White Papers

Table 1: Hardware configuration and software details

Platform

PowerEdge C4130 (configuration G)

Processor

2 x Intel Xeon CPU E5-2690 v4 @2.6GHz (Broadwell)

Memory

256GB DDR4 @ 2400MHz

Disk

400GB SSD

GPU

4x Tesla P40 with 24GB GPU memory

Software and Firmware

Operating System

Ubuntu 14.04

BIOS

2.3.3

CUDA and driver version

8.0.44 (375.20)

TensorRT Version

2.0 EA

Table 2: Comparison between Tesla M40 and P40

Tesla M40

Tesla P40

INT8 (TIOP/s)

N/A

47.0

FP32 (TFLOP/s)

6.8

11.8

Performance Evaluation

In this section, we will present the inference performance with TensorRT on GoogLeNet and AlexNet.
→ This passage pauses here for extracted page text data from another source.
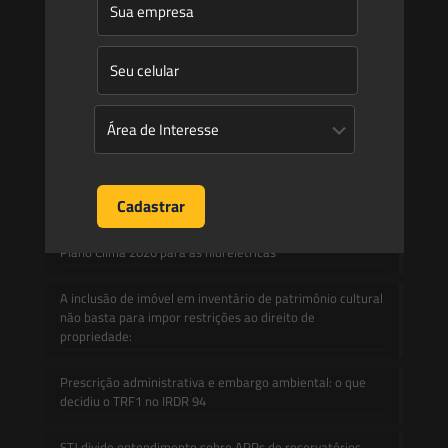
Novidades Legislativas
Informativos
Contato
Blog
Mudanças climáticas, risco operacional e a relevância do
Plano Clima 2026 para as hidrelétricas
A inclusão de imóvel em inventário de patrimônio cultural
não basta para impor restrições ao direito de
propriedade:
Prescrição administrativa e embargo ambiental: o que
decidiu o TRF1 no IRDR 94
STJ divide entendimento sobre APPs de reservatórios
We

also implemented the benchmark with MPI so that it can be run on multiple P40 GPUs within a node. We

will also compare the performance of P40 with M40. Lastly we will show the performance impact when

using different batch sizes.

Figure 1 shows the inference performance with TensorRT library for both GoogLeNet and AlexNet. We

can see that INT8 mode is ~3x faster than FP32 in both neural networks. This is expected since the

theoretical speedup of INT8 is 4x compared to FP32 if only multiplications are performed and no other

overhead is incurred. However, there are kernel launches, occupancy limits, data movement and math

other than multiplications, so the speedup is reduced to about 3x faster.